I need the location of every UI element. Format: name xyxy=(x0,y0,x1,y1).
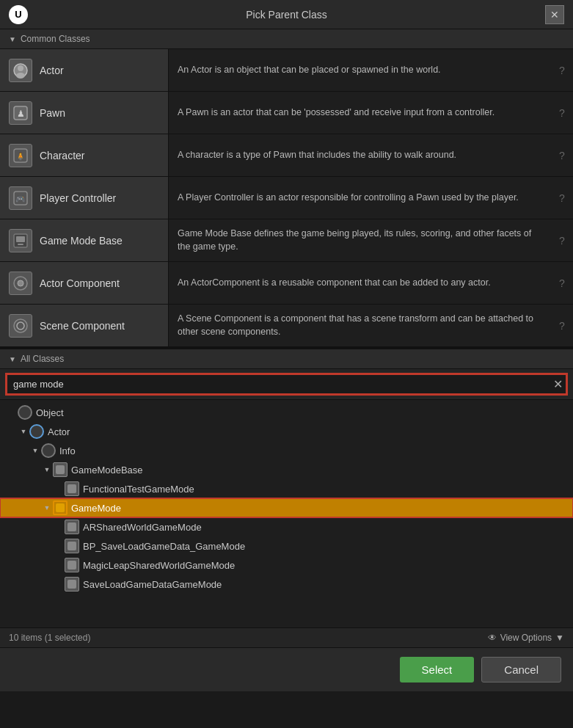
tree-arrow-actor: ▼ xyxy=(18,428,29,435)
class-row-pawn: ♟ Pawn A Pawn is an actor that can be 'p… xyxy=(0,92,573,134)
actor-label: Actor xyxy=(40,65,64,76)
tree-item-info[interactable]: ▼ Info xyxy=(0,441,573,460)
actor-component-icon xyxy=(9,272,32,295)
scene-component-label: Scene Component xyxy=(40,320,125,332)
actor-component-desc: An ActorComponent is a reusable componen… xyxy=(169,262,551,304)
game-mode-base-button[interactable]: Game Mode Base xyxy=(0,219,169,261)
all-classes-arrow: ▼ xyxy=(9,355,16,363)
common-classes-label: Common Classes xyxy=(21,34,90,44)
pawn-icon: ♟ xyxy=(9,101,32,125)
tree-item-object[interactable]: Object xyxy=(0,403,573,422)
class-row-character: 🧍 Character A character is a type of Paw… xyxy=(0,134,573,177)
pawn-label: Pawn xyxy=(40,107,65,119)
tree-item-actor[interactable]: ▼ Actor xyxy=(0,422,573,441)
class-row-game-mode-base: Game Mode Base Game Mode Base defines th… xyxy=(0,219,573,262)
tree-item-gamemodebase[interactable]: ▼ GameModeBase xyxy=(0,460,573,479)
common-classes-list: Actor An Actor is an object that can be … xyxy=(0,49,573,347)
tree-label-info: Info xyxy=(59,445,76,456)
all-classes-label: All Classes xyxy=(21,354,64,364)
character-icon: 🧍 xyxy=(9,144,32,167)
pawn-desc: A Pawn is an actor that can be 'possesse… xyxy=(169,92,551,134)
tree-item-gamemode[interactable]: ▼ GameMode xyxy=(0,498,573,517)
actor-component-help-icon[interactable]: ? xyxy=(551,262,573,304)
game-mode-base-icon xyxy=(9,229,32,252)
player-controller-help-icon[interactable]: ? xyxy=(551,177,573,219)
tree-arrow-info: ▼ xyxy=(29,447,41,454)
status-count: 10 items (1 selected) xyxy=(9,633,90,643)
tree-icon-gamemode xyxy=(53,500,67,515)
svg-text:🎮: 🎮 xyxy=(15,194,26,204)
scene-component-button[interactable]: Scene Component xyxy=(0,305,169,346)
tree-arrow-gamemode: ▼ xyxy=(41,504,53,512)
svg-rect-21 xyxy=(67,561,76,569)
class-row-actor: Actor An Actor is an object that can be … xyxy=(0,49,573,92)
tree-icon-object xyxy=(18,405,32,420)
game-mode-base-help-icon[interactable]: ? xyxy=(551,219,573,261)
tree-container[interactable]: Object ▼ Actor ▼ Info ▼ GameModeBase xyxy=(0,400,573,627)
svg-rect-11 xyxy=(18,244,23,245)
tree-label-functionaltestgamemode: FunctionalTestGameMode xyxy=(83,484,194,495)
tree-item-saveloadgamedata[interactable]: SaveLoadGameDataGameMode xyxy=(0,575,573,594)
svg-rect-22 xyxy=(67,580,76,589)
svg-rect-19 xyxy=(67,523,76,531)
svg-rect-17 xyxy=(67,484,76,493)
character-help-icon[interactable]: ? xyxy=(551,134,573,176)
svg-text:🧍: 🧍 xyxy=(15,151,26,161)
search-bar: ✕ xyxy=(0,369,573,400)
scene-component-icon xyxy=(9,314,32,338)
tree-item-functionaltestgamemode[interactable]: FunctionalTestGameMode xyxy=(0,479,573,498)
scene-component-help-icon[interactable]: ? xyxy=(551,305,573,346)
search-clear-button[interactable]: ✕ xyxy=(553,379,563,390)
character-button[interactable]: 🧍 Character xyxy=(0,134,169,176)
tree-icon-actor xyxy=(29,424,44,439)
view-options-label: View Options xyxy=(500,633,552,643)
tree-item-magicleap[interactable]: MagicLeapSharedWorldGameMode xyxy=(0,556,573,575)
player-controller-button[interactable]: 🎮 Player Controller xyxy=(0,177,169,219)
scene-component-desc: A Scene Component is a component that ha… xyxy=(169,305,551,346)
svg-point-2 xyxy=(16,73,25,79)
tree-label-actor: Actor xyxy=(48,426,70,437)
pawn-help-icon[interactable]: ? xyxy=(551,92,573,134)
view-options-arrow: ▼ xyxy=(555,633,564,643)
actor-icon xyxy=(9,59,32,82)
tree-label-saveloadgamedata: SaveLoadGameDataGameMode xyxy=(83,579,222,590)
game-mode-base-label: Game Mode Base xyxy=(40,235,123,247)
svg-rect-18 xyxy=(56,503,65,512)
ue-logo: U xyxy=(9,5,28,24)
eye-icon: 👁 xyxy=(488,633,497,643)
tree-label-gamemodebase: GameModeBase xyxy=(71,465,143,476)
tree-icon-gamemodebase xyxy=(53,462,67,477)
tree-label-magicleap: MagicLeapSharedWorldGameMode xyxy=(83,560,235,571)
class-row-player-controller: 🎮 Player Controller A Player Controller … xyxy=(0,177,573,219)
svg-point-14 xyxy=(14,319,27,332)
tree-icon-info xyxy=(41,443,56,458)
search-input[interactable] xyxy=(6,374,567,395)
player-controller-icon: 🎮 xyxy=(9,186,32,210)
actor-desc: An Actor is an object that can be placed… xyxy=(169,49,551,91)
close-button[interactable]: ✕ xyxy=(545,5,564,24)
player-controller-label: Player Controller xyxy=(40,192,116,204)
common-classes-header: ▼ Common Classes xyxy=(0,29,573,49)
title-bar-left: U xyxy=(9,5,28,24)
view-options-button[interactable]: 👁 View Options ▼ xyxy=(488,633,564,643)
pawn-button[interactable]: ♟ Pawn xyxy=(0,92,169,134)
tree-icon-arsharedworld xyxy=(65,520,79,534)
svg-point-1 xyxy=(18,65,23,71)
actor-button[interactable]: Actor xyxy=(0,49,169,91)
all-classes-header: ▼ All Classes xyxy=(0,349,573,369)
tree-icon-saveloadgamedata xyxy=(65,577,79,592)
status-bar: 10 items (1 selected) 👁 View Options ▼ xyxy=(0,627,573,647)
tree-label-arsharedworld: ARSharedWorldGameMode xyxy=(83,522,202,533)
game-mode-base-desc: Game Mode Base defines the game being pl… xyxy=(169,219,551,261)
actor-component-button[interactable]: Actor Component xyxy=(0,262,169,304)
svg-rect-16 xyxy=(56,465,65,474)
cancel-button[interactable]: Cancel xyxy=(481,657,561,682)
collapse-arrow: ▼ xyxy=(9,35,16,43)
tree-icon-functionaltestgamemode xyxy=(65,481,79,496)
tree-arrow-gamemodebase: ▼ xyxy=(41,466,53,473)
tree-item-arsharedworld[interactable]: ARSharedWorldGameMode xyxy=(0,517,573,536)
tree-item-bpsaveload[interactable]: BP_SaveLoadGameData_GameMode xyxy=(0,536,573,556)
actor-help-icon[interactable]: ? xyxy=(551,49,573,91)
select-button[interactable]: Select xyxy=(400,657,475,682)
tree-label-bpsaveload: BP_SaveLoadGameData_GameMode xyxy=(83,541,245,552)
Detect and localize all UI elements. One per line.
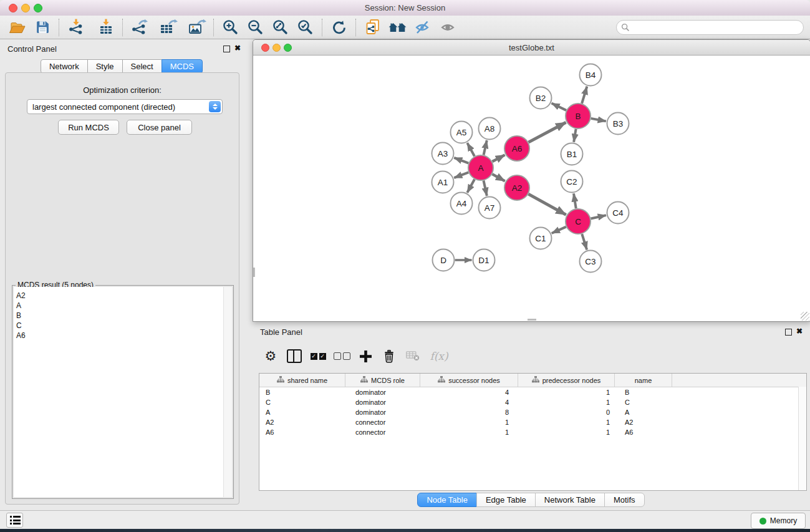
zoom-fit-button[interactable] (268, 17, 293, 38)
table-row[interactable]: A6connector11A6 (259, 427, 806, 437)
table-float-panel-icon[interactable] (785, 329, 792, 336)
cell-successor-nodes[interactable]: 4 (420, 397, 518, 407)
graph-node-A3[interactable]: A3 (432, 143, 454, 165)
show-hide-graphics-details-button[interactable] (410, 17, 435, 38)
graph-node-C4[interactable]: C4 (607, 202, 629, 224)
graph-node-A6[interactable]: A6 (504, 136, 529, 161)
window-resize-grip[interactable] (801, 312, 809, 321)
table-close-panel-icon[interactable]: ✖ (796, 327, 803, 336)
cell-mcds-role[interactable]: connector (345, 427, 420, 437)
graph-node-B3[interactable]: B3 (607, 113, 629, 135)
edge-A-A5[interactable] (467, 143, 475, 156)
graph-node-C2[interactable]: C2 (561, 171, 583, 193)
search-input[interactable] (630, 22, 788, 32)
cell-predecessor-nodes[interactable]: 1 (518, 427, 615, 437)
zoom-out-button[interactable] (243, 17, 268, 38)
graph-node-A2[interactable]: A2 (504, 175, 529, 200)
edge-C-C2[interactable] (574, 193, 576, 208)
table-row[interactable]: Adominator80A (259, 407, 806, 417)
edge-C-C1[interactable] (552, 227, 566, 233)
graph-node-B1[interactable]: B1 (561, 143, 583, 165)
close-panel-icon[interactable]: ✖ (234, 44, 241, 52)
home-button[interactable] (385, 17, 410, 38)
column-settings-button[interactable]: ⚙ (259, 350, 282, 362)
edge-A-A6[interactable] (493, 155, 505, 162)
cell-shared-name[interactable]: C (259, 397, 345, 407)
edge-B-B4[interactable] (582, 87, 587, 104)
export-table-button[interactable] (156, 17, 181, 38)
canvas-left-scroll-thumb[interactable] (253, 268, 255, 277)
cell-shared-name[interactable]: B (259, 387, 345, 397)
graph-node-D[interactable]: D (433, 249, 455, 271)
cell-predecessor-nodes[interactable]: 0 (518, 407, 615, 417)
cell-mcds-role[interactable]: dominator (345, 407, 420, 417)
mcds-result-item[interactable]: A6 (14, 331, 232, 341)
show-all-button[interactable] (435, 17, 460, 38)
column-header-name[interactable]: name (615, 374, 672, 387)
tab-style[interactable]: Style (87, 59, 123, 74)
cell-name[interactable]: A6 (615, 427, 672, 437)
save-session-button[interactable] (30, 17, 55, 38)
network-graph-canvas[interactable]: AA1A2A3A4A5A6A7A8BB1B2B3B4CC1C2C3C4DD1 (253, 55, 809, 320)
table-row[interactable]: A2connector11A2 (259, 417, 806, 427)
run-mcds-button[interactable]: Run MCDS (58, 120, 119, 135)
list-scrollbar[interactable] (223, 287, 232, 497)
graph-node-C[interactable]: C (566, 209, 591, 234)
graph-node-B2[interactable]: B2 (530, 87, 552, 109)
edge-A-A8[interactable] (484, 140, 487, 155)
edge-A-A1[interactable] (454, 172, 468, 178)
open-file-button[interactable] (5, 17, 30, 38)
edge-A-A7[interactable] (483, 181, 486, 196)
task-history-button[interactable] (6, 513, 23, 528)
tab-select[interactable]: Select (122, 59, 162, 74)
apply-layout-button[interactable] (327, 17, 352, 38)
delete-table-button[interactable] (401, 351, 425, 361)
cell-mcds-role[interactable]: dominator (345, 387, 420, 397)
canvas-bottom-scroll-thumb[interactable] (528, 319, 536, 321)
cell-name[interactable]: A2 (615, 417, 672, 427)
graph-node-A7[interactable]: A7 (479, 197, 501, 219)
cell-name[interactable]: A (615, 407, 672, 417)
cell-predecessor-nodes[interactable]: 1 (518, 397, 615, 407)
export-network-button[interactable] (127, 17, 152, 38)
cell-mcds-role[interactable]: dominator (345, 397, 420, 407)
table-scrollbar[interactable] (798, 387, 806, 490)
import-network-button[interactable] (64, 17, 89, 38)
graph-node-A8[interactable]: A8 (479, 118, 501, 140)
edge-B-B2[interactable] (552, 103, 567, 110)
graph-node-B4[interactable]: B4 (580, 64, 602, 86)
column-header-mcds-role[interactable]: MCDS role (345, 374, 420, 387)
tab-node-table[interactable]: Node Table (417, 493, 477, 507)
zoom-in-button[interactable] (218, 17, 243, 38)
function-builder-button[interactable]: f(x) (425, 350, 453, 362)
cell-successor-nodes[interactable]: 1 (420, 427, 518, 437)
graph-node-D1[interactable]: D1 (473, 249, 495, 271)
export-image-button[interactable] (185, 17, 210, 38)
split-table-button[interactable] (282, 349, 306, 363)
graph-node-A4[interactable]: A4 (451, 193, 473, 215)
graph-node-B[interactable]: B (566, 104, 591, 128)
edge-C-C4[interactable] (591, 215, 606, 218)
edge-A-A2[interactable] (492, 174, 504, 181)
cell-successor-nodes[interactable]: 8 (420, 407, 518, 417)
cell-mcds-role[interactable]: connector (345, 417, 420, 427)
graph-node-A1[interactable]: A1 (432, 172, 454, 193)
mcds-result-item[interactable]: A2 (14, 291, 232, 301)
cell-name[interactable]: C (615, 397, 672, 407)
new-network-from-selection-button[interactable] (360, 17, 385, 38)
edge-B-B3[interactable] (591, 118, 606, 122)
add-column-button[interactable] (354, 351, 377, 362)
table-row[interactable]: Bdominator41B (259, 387, 806, 397)
cell-successor-nodes[interactable]: 4 (420, 387, 518, 397)
edge-A6-B[interactable] (529, 122, 566, 142)
tab-motifs[interactable]: Motifs (604, 493, 645, 507)
graph-node-C3[interactable]: C3 (580, 251, 602, 273)
delete-column-button[interactable] (377, 350, 401, 363)
graph-node-A[interactable]: A (468, 155, 493, 180)
float-panel-icon[interactable] (223, 46, 230, 52)
tab-network[interactable]: Network (41, 59, 88, 74)
mcds-result-item[interactable]: B (14, 311, 232, 321)
hide-all-columns-button[interactable] (330, 352, 354, 360)
cell-name[interactable]: B (615, 387, 672, 397)
edge-A2-C[interactable] (528, 194, 566, 215)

→ **What is being asked**:
Provide only the count of lines above in which the word "search" occurs.

→ **Answer box**:
4